# Lilac blossom wine?



## BernardSmith (May 11, 2015)

Our lilac tree is just coming into bloom and it struck me this morning that the best way to preserve the flowers would be to make a wine from them. Hoping to harvest a gallon pail of blossoms... But as to sugar... Has anyone made lilac wine before? If I wanted to make this a mead, would a varietal honey be better or a basic clover or wild flower honey? Indeed would a mead hide the flavors and so should I go for common or garden sugar? Thoughts? Thanks 

all lilacs are edible, aren't they?


----------



## the_rayway (May 11, 2015)

It sounds like some of the newer lilacs may not be, but the old varieties are.

I did a Lilac mead which is going to be 2 years old in July. I bottled at the one year mark, dry, and was happy with how it was coming along. The only word of caution I can give is to not put too many blossoms in as it will end up being perfume-y.


----------



## Jericurl (May 11, 2015)

Rae,

Did you use the blossoms in your primary or in secondary?

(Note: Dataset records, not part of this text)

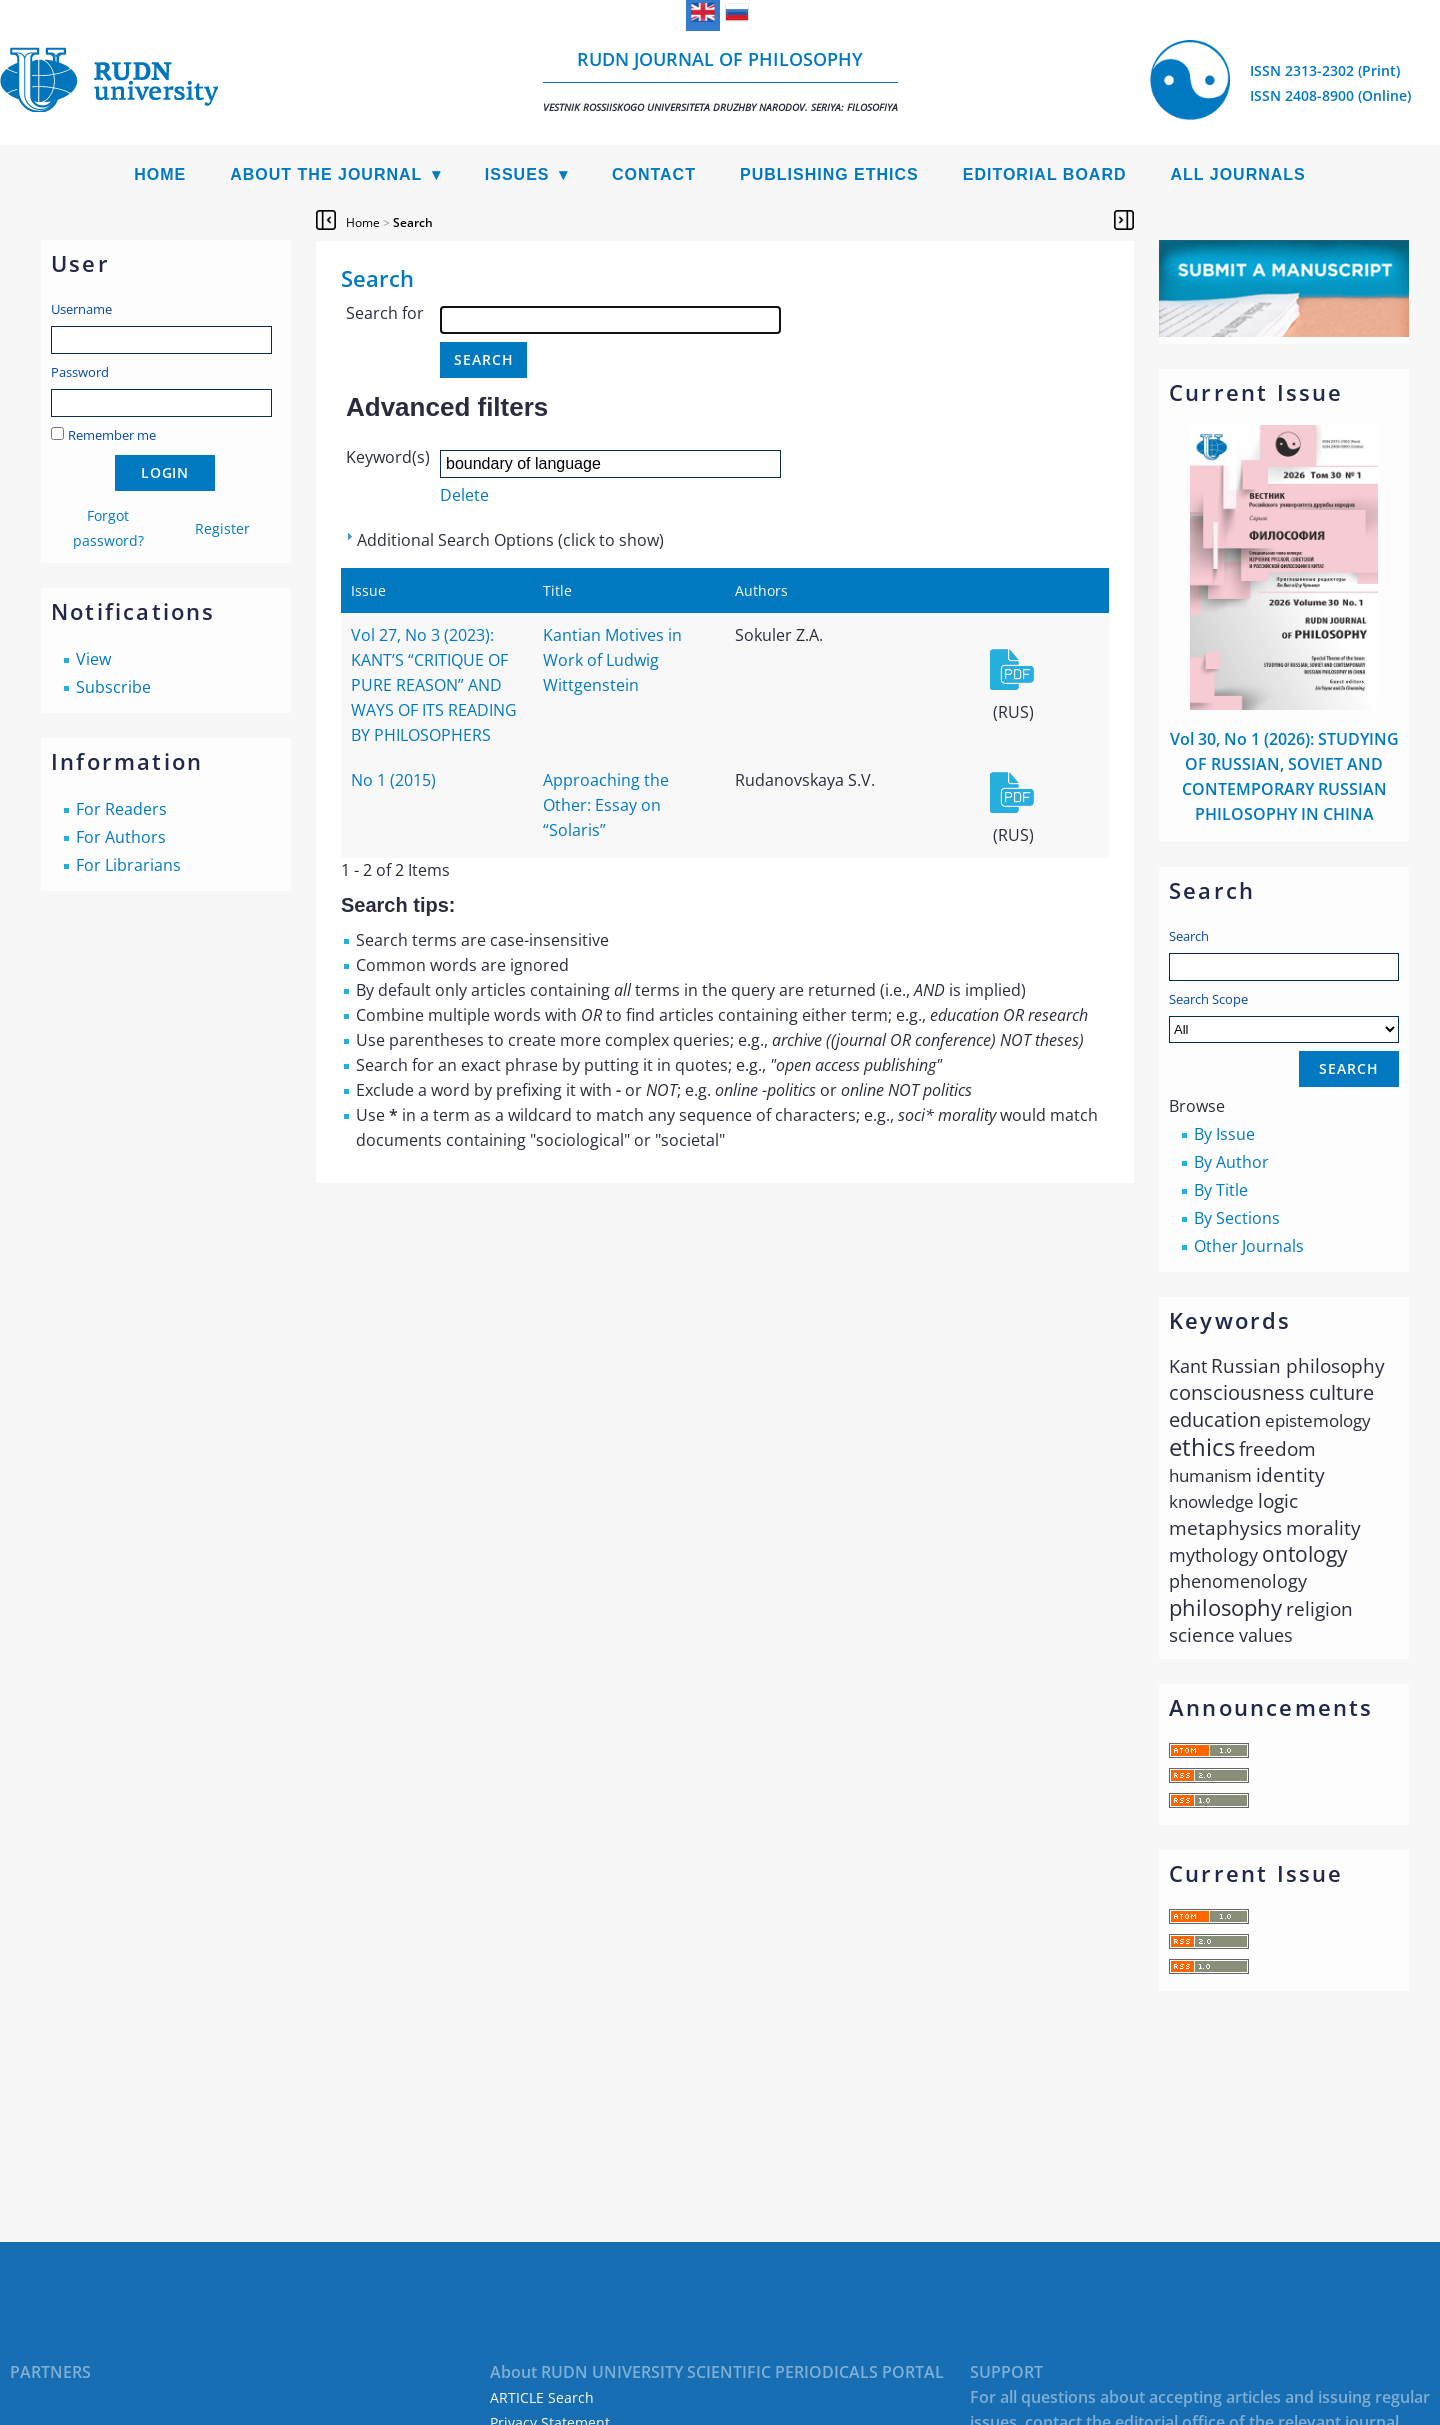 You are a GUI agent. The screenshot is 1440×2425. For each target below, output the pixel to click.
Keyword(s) (388, 457)
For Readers (121, 809)
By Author (1231, 1162)
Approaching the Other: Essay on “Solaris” (606, 805)
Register (222, 528)
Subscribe (113, 687)
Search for (385, 313)
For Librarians (128, 865)
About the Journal (326, 174)
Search (1189, 936)
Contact (654, 174)
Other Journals (1249, 1246)
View (93, 659)
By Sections (1237, 1218)
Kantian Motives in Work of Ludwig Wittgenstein (612, 660)
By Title (1221, 1190)
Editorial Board (1045, 174)
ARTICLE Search (542, 2397)
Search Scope (1284, 1016)
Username (81, 309)
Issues (517, 174)
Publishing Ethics (829, 174)
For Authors (121, 837)
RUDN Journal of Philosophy (720, 80)
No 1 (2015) (393, 780)
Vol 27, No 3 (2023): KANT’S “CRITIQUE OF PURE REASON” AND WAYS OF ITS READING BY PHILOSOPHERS (434, 685)
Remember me (112, 435)
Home (160, 174)
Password (80, 372)
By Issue (1224, 1134)
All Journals (1238, 174)
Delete (464, 495) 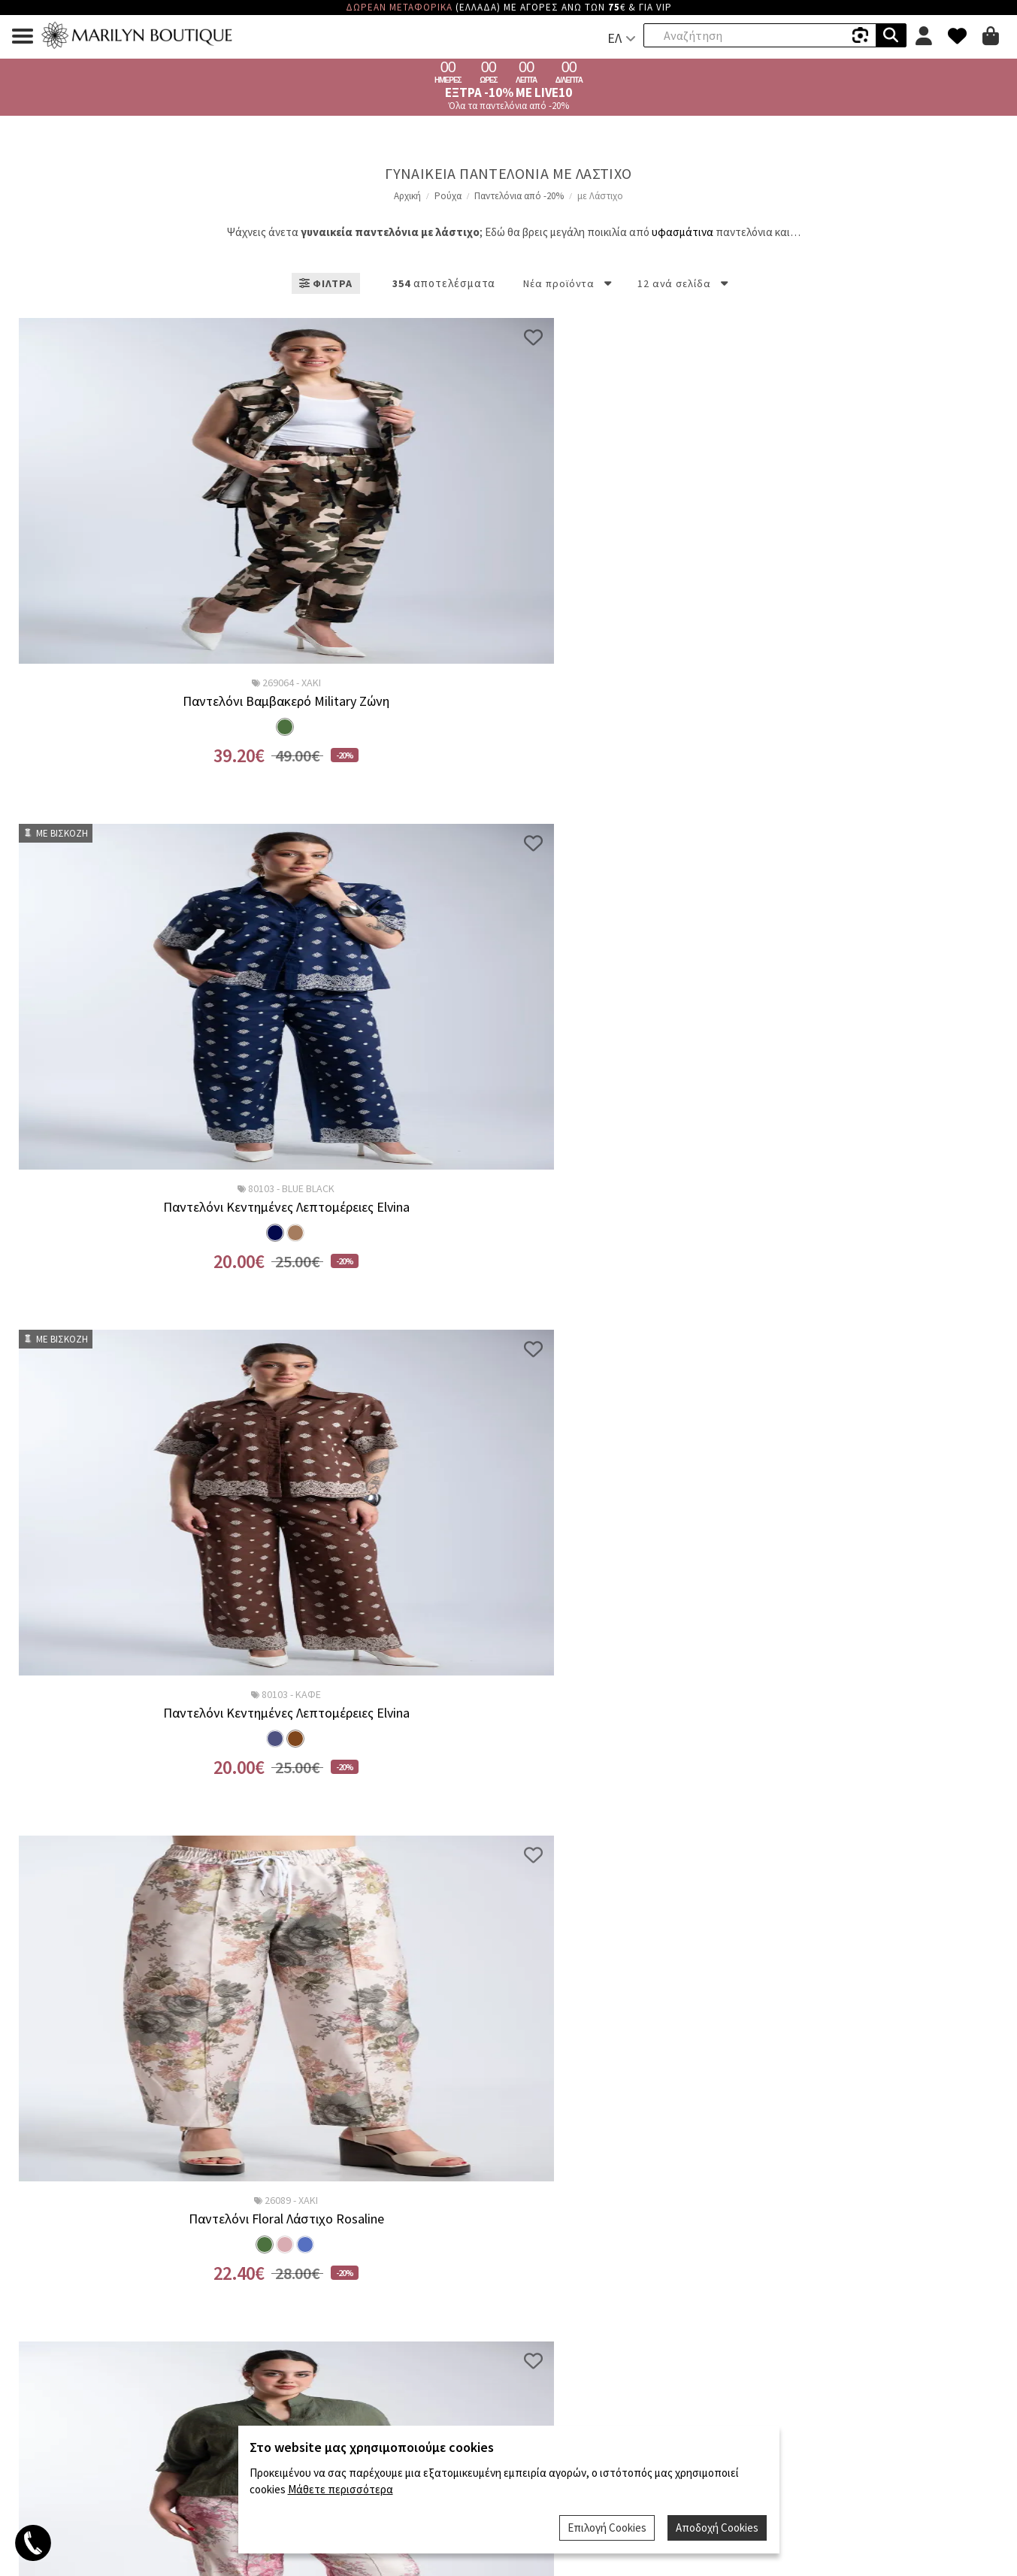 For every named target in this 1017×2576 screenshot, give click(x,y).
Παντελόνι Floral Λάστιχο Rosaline (884, 701)
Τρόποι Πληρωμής (169, 2208)
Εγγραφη (620, 1991)
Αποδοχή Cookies (718, 2529)
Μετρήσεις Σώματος (847, 2201)
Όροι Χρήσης (848, 2147)
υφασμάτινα (682, 232)
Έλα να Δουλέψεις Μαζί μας (508, 2147)
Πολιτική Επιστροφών (169, 2227)
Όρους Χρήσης (552, 2029)
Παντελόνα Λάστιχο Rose (884, 1713)
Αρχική (407, 195)
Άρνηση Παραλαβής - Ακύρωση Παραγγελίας (170, 2247)
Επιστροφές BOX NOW (170, 2149)
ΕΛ (614, 38)
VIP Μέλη (847, 2129)
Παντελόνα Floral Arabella (633, 1207)
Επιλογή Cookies (610, 2529)
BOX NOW (169, 2169)
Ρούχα (448, 195)
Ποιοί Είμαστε (509, 2129)
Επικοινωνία (508, 2165)
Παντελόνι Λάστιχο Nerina (383, 1713)
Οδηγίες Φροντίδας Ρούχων (847, 2183)
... (460, 1841)
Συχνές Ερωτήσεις (848, 2165)
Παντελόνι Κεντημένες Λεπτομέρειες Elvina (383, 701)
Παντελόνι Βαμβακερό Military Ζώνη (132, 701)
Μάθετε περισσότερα (340, 2492)
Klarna (169, 2130)
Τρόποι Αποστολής (170, 2188)
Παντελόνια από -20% (519, 195)
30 (493, 1841) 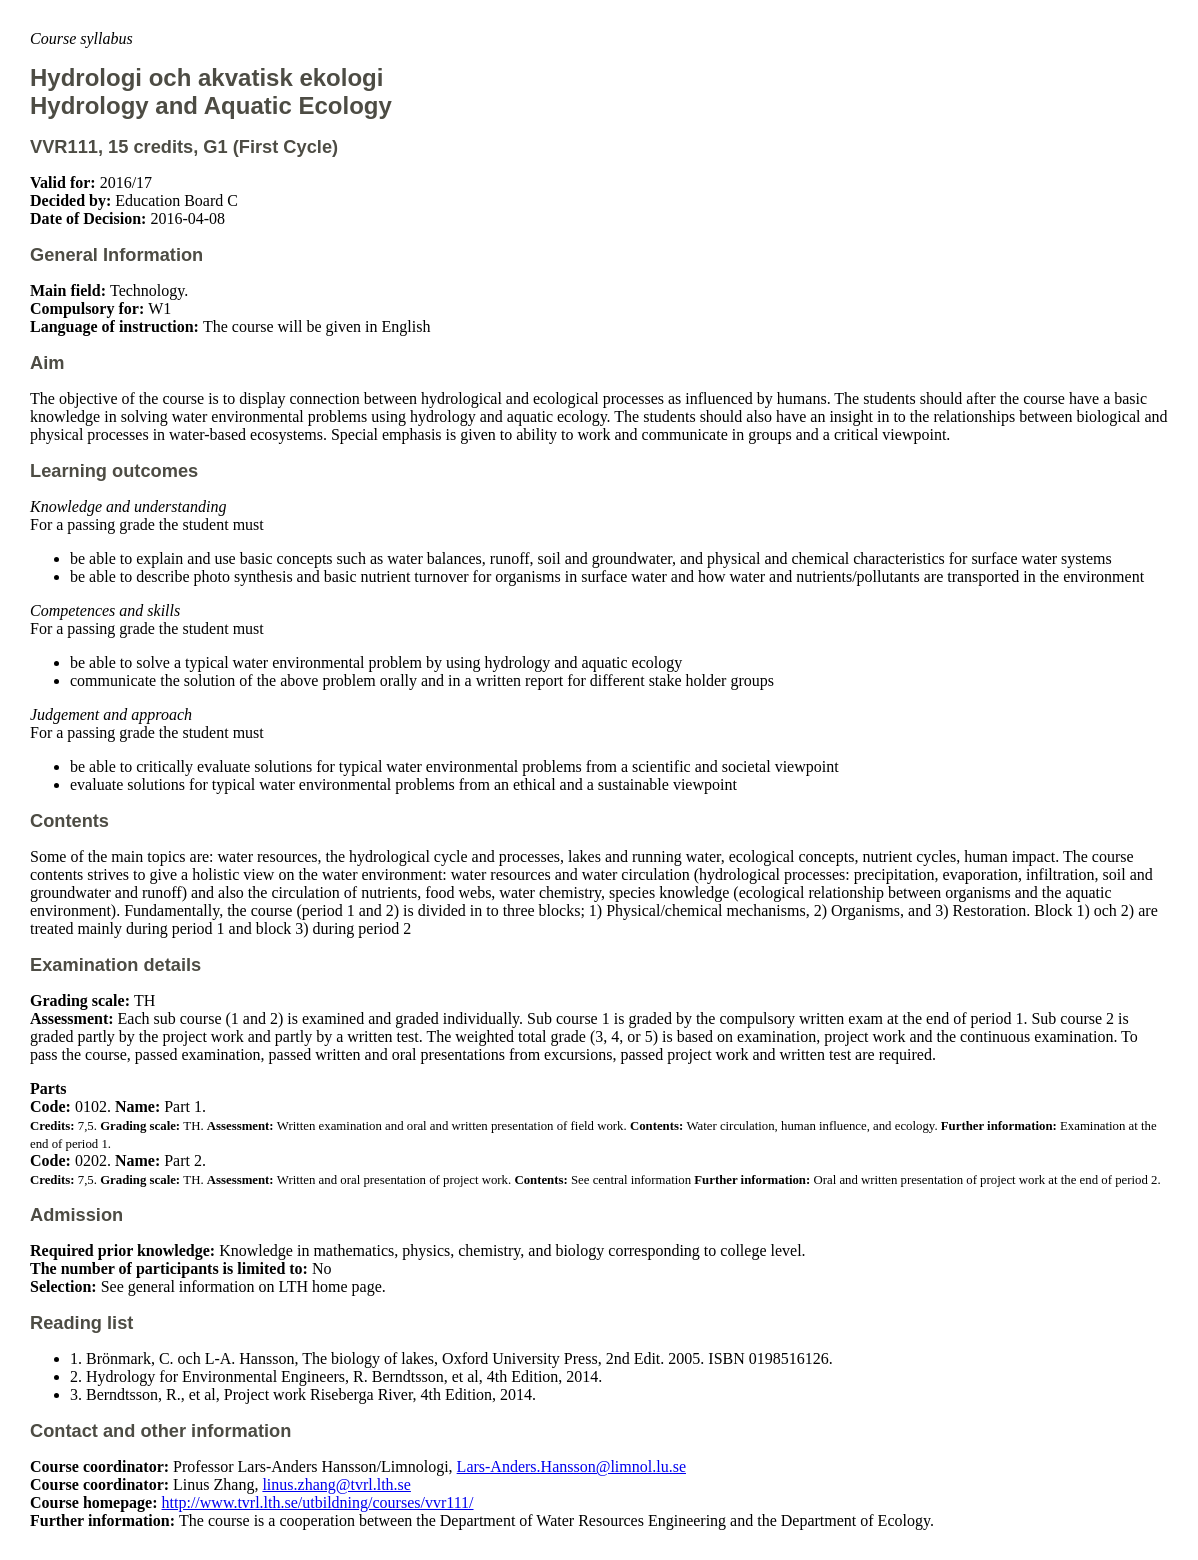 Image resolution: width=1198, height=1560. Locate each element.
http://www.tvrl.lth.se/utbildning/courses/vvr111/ (318, 1502)
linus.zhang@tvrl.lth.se (336, 1484)
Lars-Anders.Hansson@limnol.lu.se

OP, I used petunia blossoms and lemon blossoms in secondary with wine and they both turned out great. I also didn't use as much.


----------



## mikewatkins727 (May 11, 2015)

*Lilac Wine*

Try Jack Keller:

http://winemaking.jackkeller.net/reques91.asp


----------



## the_rayway (May 12, 2015)

@jericurl I used the blossoms in the primary, 1L of packed flowers in 1 Gal (UK). The floral nose is just right, and it's like a Gewurz with floral notes in flavour. 

I've got 3 gallons of plain mead that I want to split and put some adds into. I'm wondering if one of the apple tree owners in the neighbourhood will allow me to pick a litre of their flowers


----------



## BernardSmith (May 12, 2015)

Thanks to all who responded. In the end I was able to harvest about 1 gallon of petals (It is some job to remove all the greenery!) and decided to forgo the mead route to see what the wine might taste like in purer form. I am still considering whether to treat this as a folk wine or a wine makers wine. If a folk wine I would aim for a sparkling version and so bottle it perhaps after a month while still full of CO2 - much like folk elderflower wine.


----------